Читать ««Меж зыбью и звездою» («Две беспредельности» Ф.И. Тютчева)» онлайн - страница 3

Наталья Иртенина

Вот детали внешности Тютчева в восприятии ребенка (таким его запомнил сын поэта Ф.Ф.Тютчев, которому в год смерти отца было 13 лет): «На плотно сжатых губах постоянно блуждала грустная и в то же время ироническая улыбка, а глаза, задумчивые и печальные, смотрели сквозь стекла очков загадочно, как бы что-то прозревая впереди. И в этой улыбке и в этом грустно-ироническом взгляде сквозила как бы жалость ко всему окружающему, а равно и к самому себе. Если человеческая душа, покинувшая бренную оболочку, имела бы свою физиономию, она бы должна была смотреть именно такими глазами и с такой улыбкой на брошенный ею мир». Но Тютчев не преувеличивал разницу между ребенком и взрослым, между миром детских игрушек и взрослых игр, наоборот, он уменьшал эту разность, это расстояние: «Федор Иванович, когда обращался к детям… держался с ними совершенно особенного тона, совсем как бы со взрослыми… он говорил с ними вовсе уж не детским языком». Для него это был один «брошеный мир» человеков, брошенный не им (хотя он то и дело покидал его, погружаясь в одному ему ведомый «мир пророческий духов» — в свою вторую, а может, и даже скорее всего, первую реальность), но покинутый кем-то, кто бы мог помочь человеку противостоять року, бороться с ним, отражать его удары, победить его.

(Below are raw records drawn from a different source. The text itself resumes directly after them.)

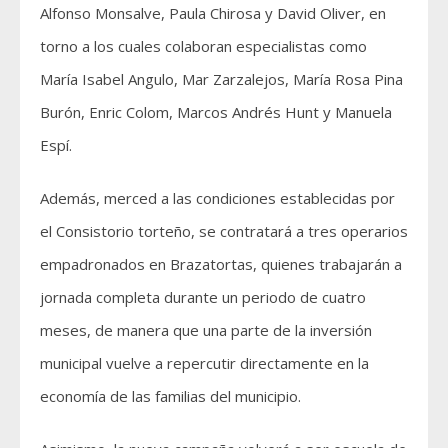
Alfonso Monsalve, Paula Chirosa y David Oliver, en
torno a los cuales colaboran especialistas como
María Isabel Angulo, Mar Zarzalejos, María Rosa Pina
Burón, Enric Colom, Marcos Andrés Hunt y Manuela
Espí.
Además, merced a las condiciones establecidas por
el Consistorio torteño, se contratará a tres operarios
empadronados en Brazatortas, quienes trabajarán a
jornada completa durante un periodo de cuatro
meses, de manera que una parte de la inversión
municipal vuelve a repercutir directamente en la
economía de las familias del municipio.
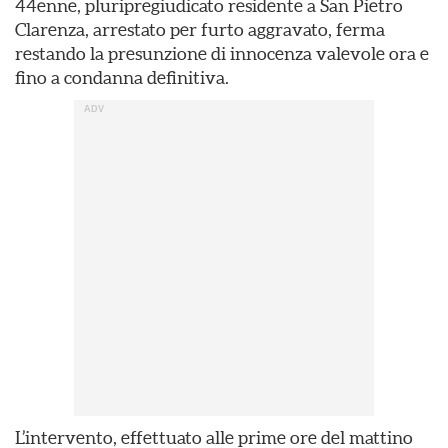
44enne, pluripregiudicato residente a San Pietro
Clarenza, arrestato per furto aggravato, ferma
restando la presunzione di innocenza valevole ora e
fino a condanna definitiva.
L’intervento, effettuato alle prime ore del mattino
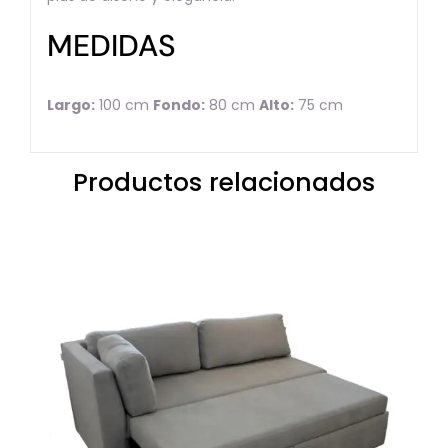
MEDIDAS
Largo:
100 cm
Fondo:
80 cm
Alto:
75 cm
Productos relacionados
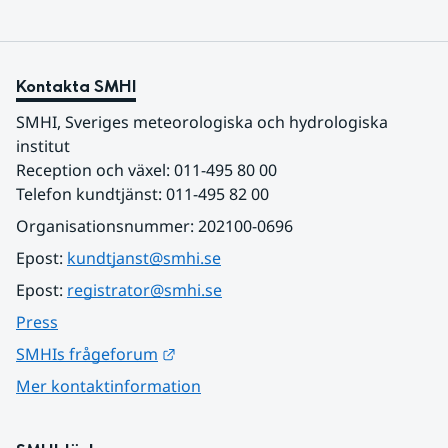
Kontakta SMHI
SMHI, Sveriges meteorologiska och hydrologiska 
institut
Reception och växel: 011-495 80 00
Telefon kundtjänst: 011-495 82 00
Organisationsnummer: 202100-0696
Epost: 
kundtjanst@smhi.se
Epost: 
registrator@smhi.se
Press
Länk till annan webbplats.
SMHIs frågeforum
Mer kontaktinformation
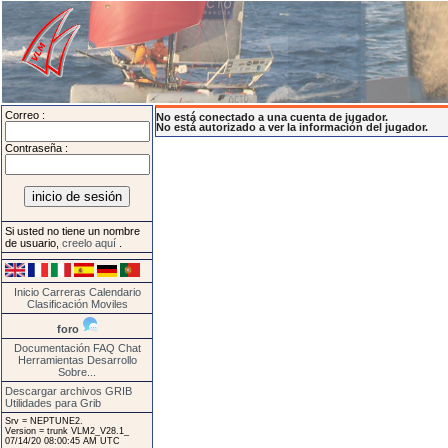
Correo :
No está conectado a una cuenta de jugador.
No está autorizado a ver la información del jugador.
Contraseña :
Si usted no tiene un nombre
de usuario,
creelo aquí
.
Inicio
Carreras
Calendario
Clasificación
Moviles
foro
Documentación
FAQ
Chat
Herramientas
Desarrollo
Sobre...
Descargar archivos GRIB
Utilidades para Grib
Srv = NEPTUNE2.
Version = trunk VLM2_V28.1_
07/14/20 08:00:45 AM UTC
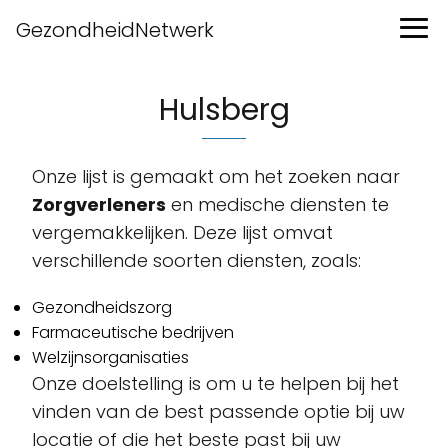
GezondheidNetwerk
Hulsberg
Onze lijst is gemaakt om het zoeken naar
Zorgverleners
en medische diensten te
vergemakkelijken. Deze lijst omvat
verschillende soorten diensten, zoals:
Gezondheidszorg
Farmaceutische bedrijven
Welzijnsorganisaties
Onze doelstelling is om u te helpen bij het
vinden van de best passende optie bij uw
locatie of die het beste past bij uw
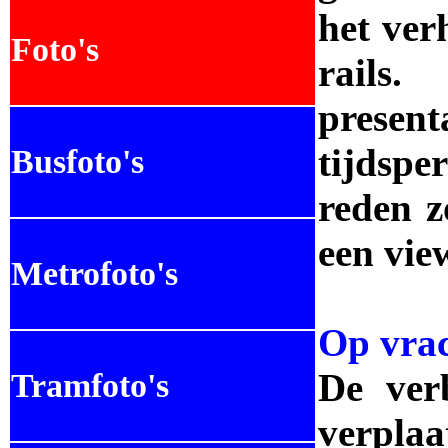
het ver
Foto's
rails
prese
tijdspe
Busfoto's
reden z
een vie
Metrofoto's
Op vra
De ver
Tramfoto's
verpla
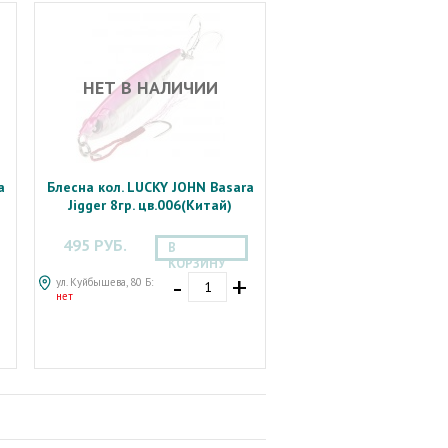
НЕТ В НАЛИЧИИ
a
Блесна кол. LUCKY JOHN Basara
Jigger 8гр. цв.006(Китай)
495 РУБ.
В
КОРЗИНУ
-
+
ул. Куйбышева, 80 Б:
нет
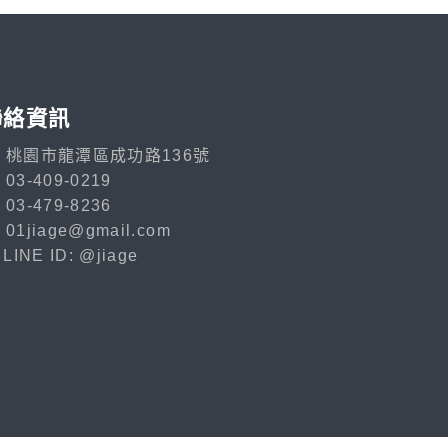
聯絡資訊
桃園市龍潭區成功路136號
03-409-0219
03-479-8236
01jiage@gmail.com
LINE ID: @jiage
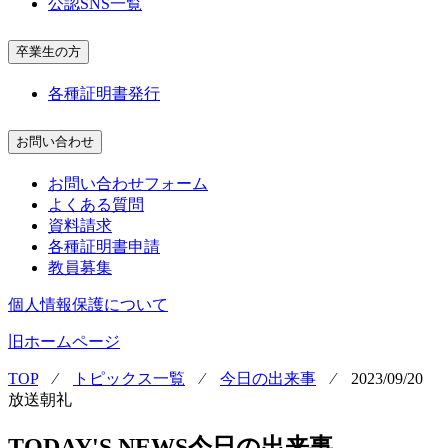
公認SNS一覧
卒業生の方
各種証明書発行
お問い合わせ
お問い合わせフォーム
よくある質問
資料請求
各種証明書申請
教員募集
個人情報保護について
旧ホームページ
TOP
⁄
トピックス一覧
⁄
今日の出来事
⁄
2023/09/20
放送朝礼
TODAY'S NEWS
今日の出来事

«Ночная» сторона поэзии Тютчева дает отчетливое понятие о призрачности, непрочности, безопорности и безнадежности, безысходности этого «брошеного мира», который Федор Иванович умел видеть не как человек — снизу, с земли, а так, как видит его небожитель, — сверху и беспристрастно. Но это беспристрастие — лишь кажущееся, вернее, это только форма для содержания, полного страсти, тревоги и настоящего отчаяния. «Ночная душа» скорбит о человеке и его покинутости, его голом, ничем не прикрытом существовании: «непрочность человеческой жизни — единственная вещь на земле, которую никакие разглагольствования и никакое ораторское красноречие никогда не в силах будут преувеличить». Тревога — та самая экзистенциальная тревога человека, сознающего себя и свою беспредельную свободу в пределах рока, — она не дает покоя поэту. Тревога — постоянная и неизменная — за судьбы мира и человека, за исход борьбы вселенских стихий добра и зла стала неизменным спутником Тютчева, полноправным жителем его души, привычной тяжестью, которая не дает равновесия — но без нее уже невозможно ни идти, ни стоять — только падать и лежать. Жизнь превратилась в тревогу и отчаяние, иной жизни — вне этого — не было.

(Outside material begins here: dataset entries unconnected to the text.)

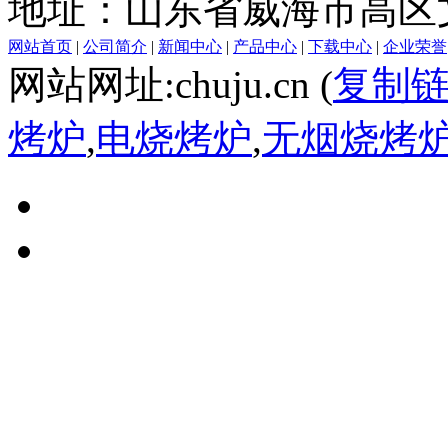
地址：山东省威海市高区文
网站首页
|
公司简介
|
新闻中心
|
产品中心
|
下载中心
|
企业荣誉
网站网址:chuju.cn (
复制
烤炉
,
电烧烤炉
,
无烟烧烤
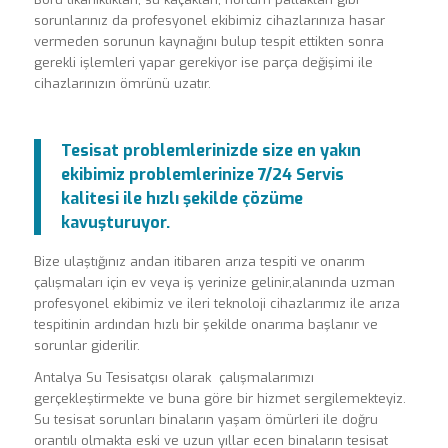
sorunlarınız da profesyonel ekibimiz cihazlarınıza hasar
vermeden sorunun kaynağını bulup tespit ettikten sonra
gerekli işlemleri yapar gerekiyor ise parça değişimi ile
cihazlarınızın ömrünü uzatır.
Tesisat problemlerinizde size en yakın
ekibimiz problemlerinize 7/24 Servis
kalitesi ile hızlı şekilde çözüme
kavuşturuyor.
Bize ulaştığınız andan itibaren arıza tespiti ve onarım
çalışmaları için ev veya iş yerinize gelinir,alanında uzman
profesyonel ekibimiz ve ileri teknoloji cihazlarımız ile arıza
tespitinin ardından hızlı bir şekilde onarıma başlanır ve
sorunlar giderilir.
Antalya Su Tesisatçısı olarak çalışmalarımızı
gerçekleştirmekte ve buna göre bir hizmet sergilemekteyiz.
Su tesisat sorunları binaların yaşam ömürleri ile doğru
orantılı olmakta eski ve uzun yıllar ecen binaların tesisat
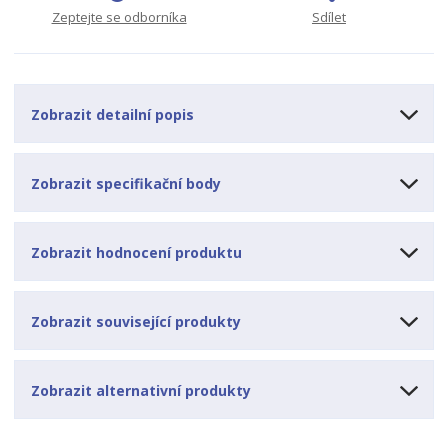
v
t
Zeptejte se odborníka
Sdílet
í
v
í
Zobrazit detailní popis
Zobrazit specifikační body
Zobrazit hodnocení produktu
Zobrazit související produkty
Zobrazit alternativní produkty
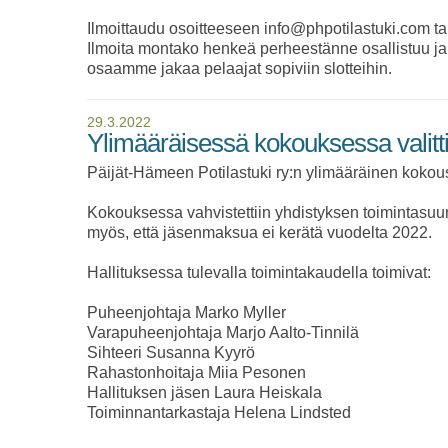
Ilmoittaudu osoitteeseen info@phpotilastuki.com 
Ilmoita montako henkeä perheestänne osallistuu ja m
osaamme jakaa pelaajat sopiviin slotteihin.
29.3.2022
Ylimääräisessä kokouksessa valittii
Päijät-Hämeen Potilastuki ry:n ylimääräinen kokous
Kokouksessa vahvistettiin yhdistyksen toimintasuun
myös, että jäsenmaksua ei kerätä vuodelta 2022.
Hallituksessa tulevalla toimintakaudella toimivat:
Puheenjohtaja Marko Myller
Varapuheenjohtaja Marjo Aalto-Tinnilä
Sihteeri Susanna Kyyrö
Rahastonhoitaja Miia Pesonen
Hallituksen jäsen Laura Heiskala
Toiminnantarkastaja Helena Lindsted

Наделенный способностью умом объять необъятное, свойством «охватывать борьбу во всем ее исполинском объеме и развитии», Тютчев не мог самоустраняться из этой борьбы: необъятное входило в него, как часть его самого, оно требовало личной ответственности за все происходящее, за все свершающееся. Оно требовало соотнесения личного и космического, вселенского, оно повелевало мерить свою жизнь — жизнь человека — мерками всего мироздания, всего живого бытия. Оно ставило перед выбором, перед бесчисленными «или-или», наполнявшими это необъятное. От того, какой путь, какое решение будет выбрано — зависят судьбы мира. Такое понимание сущности жизни, такая степень сознания своей личной ответственности, такой масштаб отождествления себя (своей частности, конкретности) со всем миром (с общечеловеческим, и больше — космическим) — весь этот недостижимый идеал будущей экзистенциальной философии странным образом был воплощен в камергере Его Императорского величества, главе Комитета иностранной цензуры, завсегдатае светских салонов, популярном в высшем обществе острослове — Федоре Ивановиче Тютчеве. Об этом лучше всего говорят, нет, даже кричат, вопиют его стихи — боль и стон мятущейся души, изнемогающей под непосильным бременем знания и ответственности — за себя и за весь человеческий род, «свершающий свой подвиг бесполезный». Но не меньше об этом свидетельствует и сама его жизнь.